In EkfacInfluence, we are using
evals_a, evecs_a = torch.linalg.eigh(forward_x[key])
evals_g, evecs_g = torch.linalg.eigh(grad_y[key])
with forward_x and grad_y coming from _init_layer_kfac_blocks:
sG = module.out_features
sA = module.in_features + int(with_bias)
forward_x_layer = torch.zeros((sA, sA), device=module.weight.device)
grad_y_layer = torch.zeros((sG, sG), device=module.weight.device)
Basically, the matrix torch.zeros((sA, sA), ...) is just too big to work with torch.linalg.eigh. This then raises a super ugly error message:
RuntimeError: false INTERNAL ASSERT FAILED at ".../aten/src/ATen/native/BatchLinearAlgebra.cpp":1462,
please report a bug to PyTorch. linalg.eigh: Argument 8 has illegal value.
Most certainly there is a bug in the implementation calling the backend library.
Proposed fix:
My proposed fix for EkfacInfluence is to check the sG and sA variables and make sure they are small enough not to run into the 32bit integer problem.
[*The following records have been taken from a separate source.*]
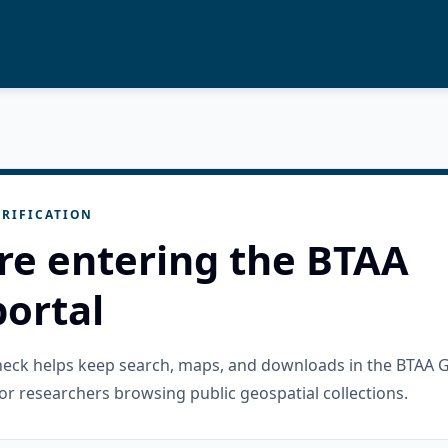
RIFICATION
re entering the BTAA
ortal
check helps keep search, maps, and downloads in the BTAA 
or researchers browsing public geospatial collections.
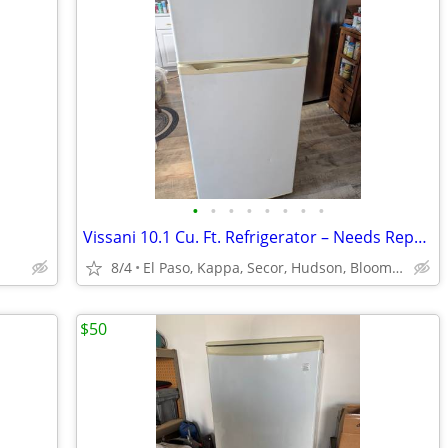
•
•
•
•
•
•
•
•
Vissani 10.1 Cu. Ft. Refrigerator – Needs Repair – $50 OBO
8/4
El Paso, Kappa, Secor, Hudson, Bloomington Normal, Gridley
$50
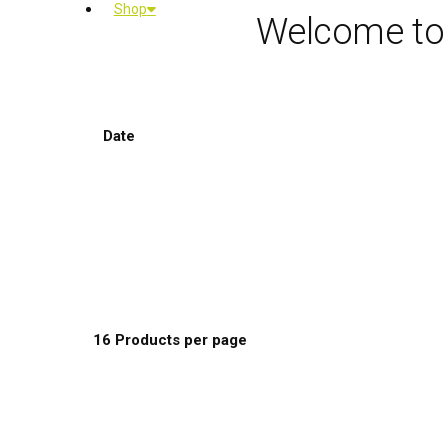
Shop
Welcome to
Sort by:
Date
Default Order
Name
Price
Date
Popularity
Show:
16 Products per page
8 Products per page
16 Products per page
24 Products per page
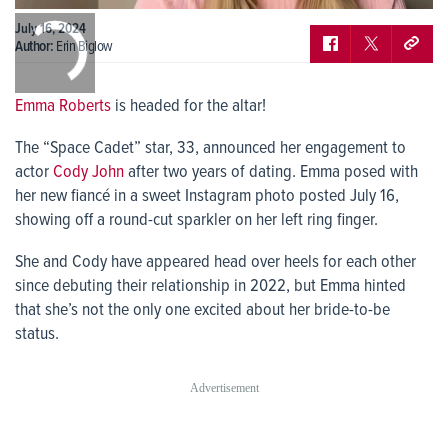
0:00
July 16, 2024
/
0:00
Author:
Erin Biglow
Emma Roberts
is headed for the altar!
The “Space Cadet” star, 33, announced her engagement to
actor
Cody John
after two years of dating. Emma posed with
her new fiancé in a sweet Instagram photo posted July 16,
showing off a round-cut sparkler on her left ring finger.
She and Cody have appeared head over heels for each other
since debuting their relationship in 2022, but Emma hinted
that she’s not the only one excited about her bride-to-be
status.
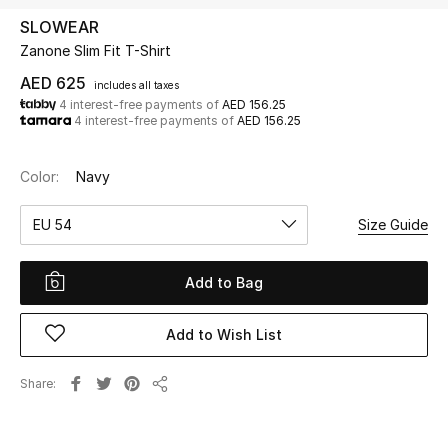
SLOWEAR
Zanone Slim Fit T-Shirt
UP TO 70% OFF
Shop Now
AED 625
includes all taxes
4 interest-free payments of
AED 156.25
4 interest-free payments of
AED 156.25
New In
Color:
Navy
View All
EU 54
Size Guide
New Season
Add to Bag
Women
Add to Wish List
Women's Bags
Share
Share
Women's Shoes
Men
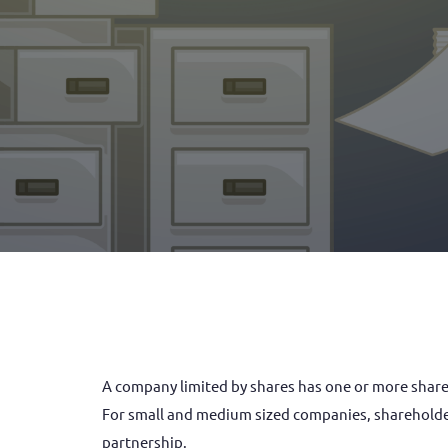
A company limited by shares has one or more shareholders (also referred to as the company’s members or subscribers). Each shareholder own shares in the company.
For small and medium sized companies, shareholders
partnership.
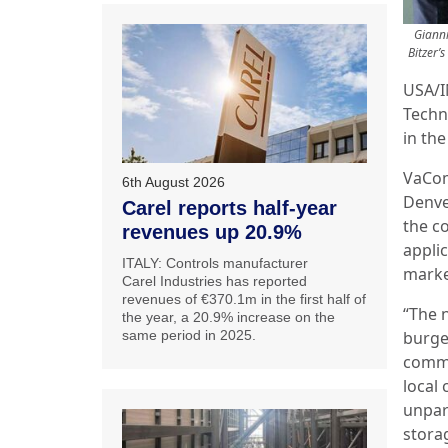
Gianni
Bitzer’
USA/I
Techn
in the
VaCom
6th August 2026
Denver
Carel reports half-year
the c
revenues up 20.9%
appli
ITALY: Controls manufacturer
marke
Carel Industries has reported
revenues of €370.1m in the first half of
“The n
the year, a 20.9% increase on the
same period in 2025.
burge
comme
local
unpar
stora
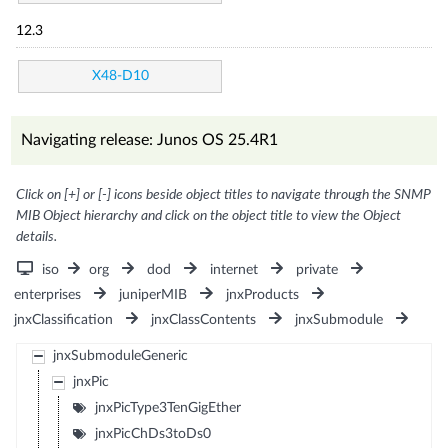
12.3
X48-D10
Navigating release: Junos OS 25.4R1
Click on [+] or [-] icons beside object titles to navigate through the SNMP
MIB Object hierarchy and click on the object title to view the Object
details.
iso
org
dod
internet
private
enterprises
juniperMIB
jnxProducts
jnxClassification
jnxClassContents
jnxSubmodule
jnxSubmoduleGeneric
jnxPic
jnxPicType3TenGigEther
jnxPicChDs3toDs0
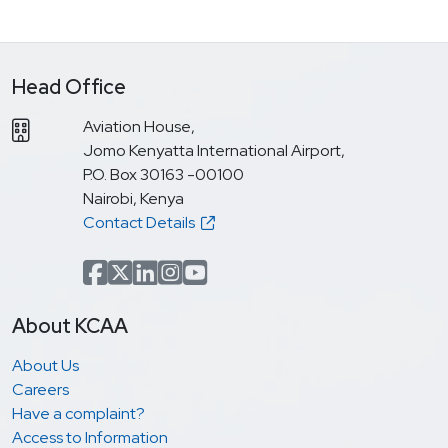
Head Office
Aviation House,
Jomo Kenyatta International Airport,
P.O. Box 30163 -00100
Nairobi, Kenya
Contact Details
Facebook
x.com(formerly Twitter)
LinkedIn
Instagram
YouTube
About KCAA
About Us
Careers
Have a complaint?
Access to Information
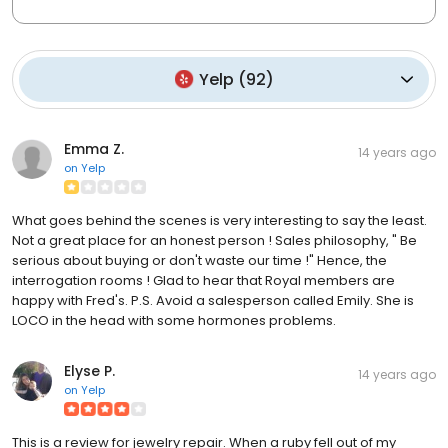
Yelp
(
92
)
Emma Z.
14 years ago
on
Yelp
What goes behind the scenes is very interesting to say the least.
Not a great place for an honest person ! Sales philosophy, " Be
serious about buying or don't waste our time !" Hence, the
interrogation rooms ! Glad to hear that Royal members are
happy with Fred's. P.S. Avoid a salesperson called Emily. She is
LOCO in the head with some hormones problems.
Elyse P.
14 years ago
on
Yelp
This is a review for jewelry repair. When a ruby fell out of my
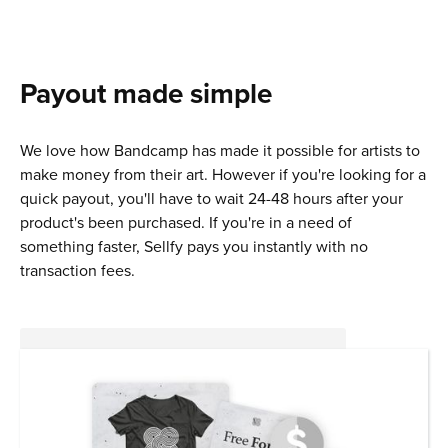
Payout made simple
We love how Bandcamp has made it possible for artists to
make money from their art. However if you're looking for a
quick payout, you'll have to wait 24-48 hours after your
product's been purchased. If you're in a need of
something faster, Sellfy pays you instantly with no
transaction fees.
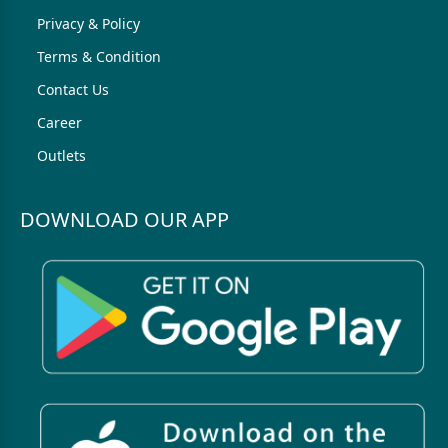
Privacy & Policy
Terms & Condition
Contact Us
Career
Outlets
DOWNLOAD OUR APP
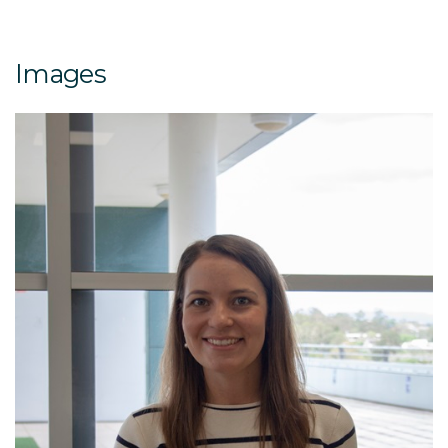
Images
This also affected the influence_sentiment_analysis notebook, but I already took the large linear layers out of Ekfac in another PR #550 .
@schroedk . Comments? Update: Seems to be MPS-specific, or at least not a problem with (my version of) cuda
@jakobkruse1 I would not suggest, that we modify the code for every architecture. I would rather try except on the RuntimeError and make a meaningful error message, maybe even referencing the torch issue. What do you think?
I agree @schroedk. It seems like this is an MKL-specific error, it was also working on my CUDA machine. try except seems like the easiest way to solve this quickly and wait for torch to fix this.